THE information source for the University of Bath's plan to move into Swindon makes positive noises about funding, all sounding as if being granted the funding in a certainty, a mere formality. However, in the real world, the financial outlook is much bleaker.
Vice-chancellors, in a recent article in The Times, claim that to plug a national funding shortfall of nearly £10 billion they are being forced to take increasingly desperate steps.
Even if the top-up fees measure can be pushed through, elite institutions like Southampton University have been forced to close courses and departments and sell off campuses.

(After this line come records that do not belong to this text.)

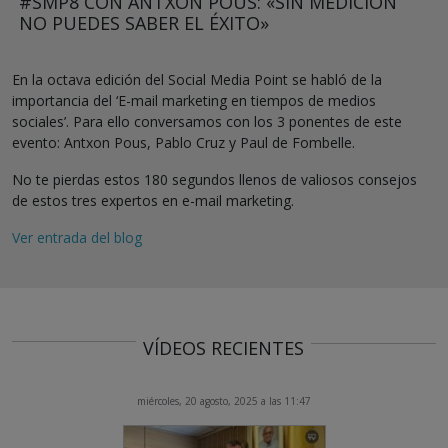
#SMP8 CON ANTXON POUS: «SIN MEDICIÓN
NO PUEDES SABER EL ÉXITO»
En la octava edición del Social Media Point se habló de la
importancia del ‘E-mail marketing en tiempos de medios
sociales’. Para ello conversamos con los 3 ponentes de este
evento: Antxon Pous, Pablo Cruz y Paul de Fombelle.
No te pierdas estos 180 segundos llenos de valiosos consejos
de estos tres expertos en e-mail marketing.
Ver entrada del blog
VÍDEOS RECIENTES
miércoles, 20 agosto, 2025 a las 11:47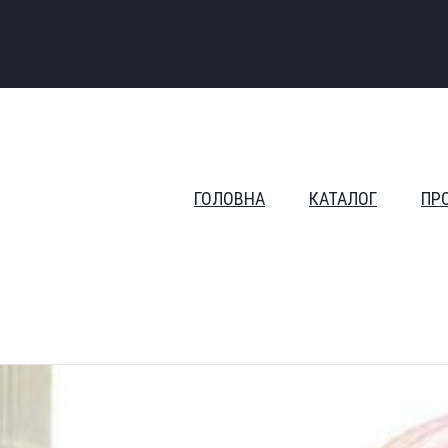
ГОЛОВНА
КАТАЛОГ
ПР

There is somewhat of academic snobbery about the word university. New players cannot have the patina of age no instant ivy-clad walls or weathered stone but the next best thing is a "campus", to bring the institution even further from its vocational roots. Campuses, however, are expensive to build and promised money is, famously, never enough.
Look at the Scottish Parliament. If major players like Southampton University (founded 1862) are short of funds from the Higher Education Council for England, then recent players, the Johnnie-come-latelies of the academic world, won't fair any better.
The question that must arise is about the future of Coate if the campus never materialises. The campus was supposed to be the essential reason for the despoliation of Coate.
But what if planning permission is given to the developers and the campus is never built. Is Swindon going to feel betrayed once more, as it was over the hospital?